• [What is being asked]:
Give back an exact copy of the lines in the records below, from the line that has "de football (FBF)." through the line that has "Camiseta Oversize con Diseño – Bendecido", and nothing besides.

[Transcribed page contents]
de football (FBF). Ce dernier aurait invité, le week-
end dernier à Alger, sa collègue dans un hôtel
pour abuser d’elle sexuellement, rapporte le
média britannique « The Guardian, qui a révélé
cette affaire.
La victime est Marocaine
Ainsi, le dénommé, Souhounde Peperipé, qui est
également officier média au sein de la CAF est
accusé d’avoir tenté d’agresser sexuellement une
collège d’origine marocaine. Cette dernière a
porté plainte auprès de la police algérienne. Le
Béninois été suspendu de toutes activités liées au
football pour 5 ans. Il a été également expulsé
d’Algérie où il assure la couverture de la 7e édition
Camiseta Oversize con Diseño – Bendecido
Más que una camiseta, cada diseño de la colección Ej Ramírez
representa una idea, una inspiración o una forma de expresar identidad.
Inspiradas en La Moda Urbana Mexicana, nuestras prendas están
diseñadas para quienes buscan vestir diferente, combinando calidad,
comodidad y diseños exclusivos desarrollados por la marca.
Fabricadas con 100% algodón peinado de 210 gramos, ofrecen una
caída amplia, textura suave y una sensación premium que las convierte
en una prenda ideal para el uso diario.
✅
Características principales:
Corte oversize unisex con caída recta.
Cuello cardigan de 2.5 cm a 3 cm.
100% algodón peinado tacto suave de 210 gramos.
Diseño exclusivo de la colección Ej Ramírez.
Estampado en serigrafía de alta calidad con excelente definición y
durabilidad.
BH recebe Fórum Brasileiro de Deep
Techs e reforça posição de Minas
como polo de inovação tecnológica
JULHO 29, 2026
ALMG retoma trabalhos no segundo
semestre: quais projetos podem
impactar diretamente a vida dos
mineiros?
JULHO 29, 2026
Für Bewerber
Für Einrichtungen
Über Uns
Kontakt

---

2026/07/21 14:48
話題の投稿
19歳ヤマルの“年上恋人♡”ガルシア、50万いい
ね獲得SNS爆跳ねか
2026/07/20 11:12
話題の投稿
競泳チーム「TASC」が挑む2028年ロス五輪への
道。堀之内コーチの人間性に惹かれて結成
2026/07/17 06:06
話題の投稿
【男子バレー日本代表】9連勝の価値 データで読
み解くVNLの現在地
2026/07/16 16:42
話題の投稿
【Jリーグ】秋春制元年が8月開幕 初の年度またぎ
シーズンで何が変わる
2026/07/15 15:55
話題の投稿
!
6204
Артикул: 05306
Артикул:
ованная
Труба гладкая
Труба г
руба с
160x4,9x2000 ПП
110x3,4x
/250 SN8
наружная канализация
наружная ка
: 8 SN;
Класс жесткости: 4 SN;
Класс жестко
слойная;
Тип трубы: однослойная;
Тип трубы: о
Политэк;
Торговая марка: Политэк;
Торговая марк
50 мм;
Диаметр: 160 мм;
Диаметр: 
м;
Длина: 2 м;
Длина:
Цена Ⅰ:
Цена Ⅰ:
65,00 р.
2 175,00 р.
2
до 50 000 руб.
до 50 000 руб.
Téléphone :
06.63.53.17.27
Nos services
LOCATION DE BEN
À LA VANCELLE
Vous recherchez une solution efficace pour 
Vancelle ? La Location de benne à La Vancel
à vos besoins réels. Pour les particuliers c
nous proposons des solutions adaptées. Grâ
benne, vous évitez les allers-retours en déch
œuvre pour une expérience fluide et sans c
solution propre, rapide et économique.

• [Response]:
de football (FBF). Ce dernier aurait invité, le week-
end dernier à Alger, sa collègue dans un hôtel
pour abuser d’elle sexuellement, rapporte le
média britannique « The Guardian, qui a révélé
cette affaire.
La victime est Marocaine
Ainsi, le dénommé, Souhounde Peperipé, qui est
également officier média au sein de la CAF est
accusé d’avoir tenté d’agresser sexuellement une
collège d’origine marocaine. Cette dernière a
porté plainte auprès de la police algérienne. Le
Béninois été suspendu de toutes activités liées au
football pour 5 ans. Il a été également expulsé
d’Algérie où il assure la couverture de la 7e édition
Camiseta Oversize con Diseño – Bendecido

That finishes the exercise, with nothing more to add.